**WHAT IS EXPECTED:**
Look through the entries below for the line that contains "as the image).", then set down that line and each one after it exactly, through the last.

[Collected data]
====
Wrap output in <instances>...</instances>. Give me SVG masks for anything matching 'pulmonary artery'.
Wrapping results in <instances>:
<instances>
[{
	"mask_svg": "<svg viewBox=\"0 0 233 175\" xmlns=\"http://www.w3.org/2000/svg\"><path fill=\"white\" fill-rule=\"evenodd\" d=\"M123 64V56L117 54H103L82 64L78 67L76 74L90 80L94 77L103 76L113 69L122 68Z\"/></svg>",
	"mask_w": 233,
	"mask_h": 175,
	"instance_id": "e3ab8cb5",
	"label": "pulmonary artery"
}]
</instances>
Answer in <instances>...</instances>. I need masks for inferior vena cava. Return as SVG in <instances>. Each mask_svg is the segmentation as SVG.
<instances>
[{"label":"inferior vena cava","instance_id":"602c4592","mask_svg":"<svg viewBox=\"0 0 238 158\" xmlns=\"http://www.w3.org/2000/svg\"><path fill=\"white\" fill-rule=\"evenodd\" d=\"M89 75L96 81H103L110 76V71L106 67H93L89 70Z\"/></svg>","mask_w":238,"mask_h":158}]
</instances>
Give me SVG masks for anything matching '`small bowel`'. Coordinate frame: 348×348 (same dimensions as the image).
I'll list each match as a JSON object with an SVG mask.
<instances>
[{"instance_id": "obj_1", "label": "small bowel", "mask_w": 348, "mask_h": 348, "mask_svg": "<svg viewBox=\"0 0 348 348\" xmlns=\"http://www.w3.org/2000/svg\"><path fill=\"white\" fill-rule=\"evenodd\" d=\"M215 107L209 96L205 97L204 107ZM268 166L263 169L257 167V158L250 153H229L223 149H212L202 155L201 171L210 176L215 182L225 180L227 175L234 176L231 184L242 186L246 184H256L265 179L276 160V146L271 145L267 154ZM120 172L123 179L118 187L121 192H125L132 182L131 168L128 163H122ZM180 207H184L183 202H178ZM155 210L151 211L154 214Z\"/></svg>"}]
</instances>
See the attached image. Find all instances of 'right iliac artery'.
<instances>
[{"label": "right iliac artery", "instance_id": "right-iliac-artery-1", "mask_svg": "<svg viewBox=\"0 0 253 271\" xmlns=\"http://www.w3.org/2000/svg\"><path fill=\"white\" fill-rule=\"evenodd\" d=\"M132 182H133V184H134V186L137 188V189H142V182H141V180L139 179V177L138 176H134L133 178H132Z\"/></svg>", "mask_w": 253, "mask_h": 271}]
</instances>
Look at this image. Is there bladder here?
====
**RESPONSE AREA:**
Give me SVG masks for anything matching '`small bowel`'. Coordinate frame: 348×348 (same dimensions as the image).
I'll list each match as a JSON object with an SVG mask.
<instances>
[{"instance_id": "obj_1", "label": "small bowel", "mask_w": 348, "mask_h": 348, "mask_svg": "<svg viewBox=\"0 0 348 348\" xmlns=\"http://www.w3.org/2000/svg\"><path fill=\"white\" fill-rule=\"evenodd\" d=\"M215 107L209 96L205 97L204 107ZM268 166L263 169L257 167V158L250 153H229L223 149H212L202 155L201 171L210 176L215 182L225 180L227 175L234 176L231 184L242 186L246 184H256L265 179L276 160V146L271 145L267 154ZM120 172L123 179L118 187L121 192H125L132 182L131 168L128 163H122ZM180 207H184L183 202H178ZM155 210L151 211L154 214Z\"/></svg>"}]
</instances>
See the attached image. Find all instances of 'right iliac artery'.
<instances>
[{"label": "right iliac artery", "instance_id": "right-iliac-artery-1", "mask_svg": "<svg viewBox=\"0 0 253 271\" xmlns=\"http://www.w3.org/2000/svg\"><path fill=\"white\" fill-rule=\"evenodd\" d=\"M132 182H133V184H134V186L137 188V189H142V182H141V180L139 179V177L138 176H134L133 178H132Z\"/></svg>", "mask_w": 253, "mask_h": 271}]
</instances>
Look at this image. Is there bladder here?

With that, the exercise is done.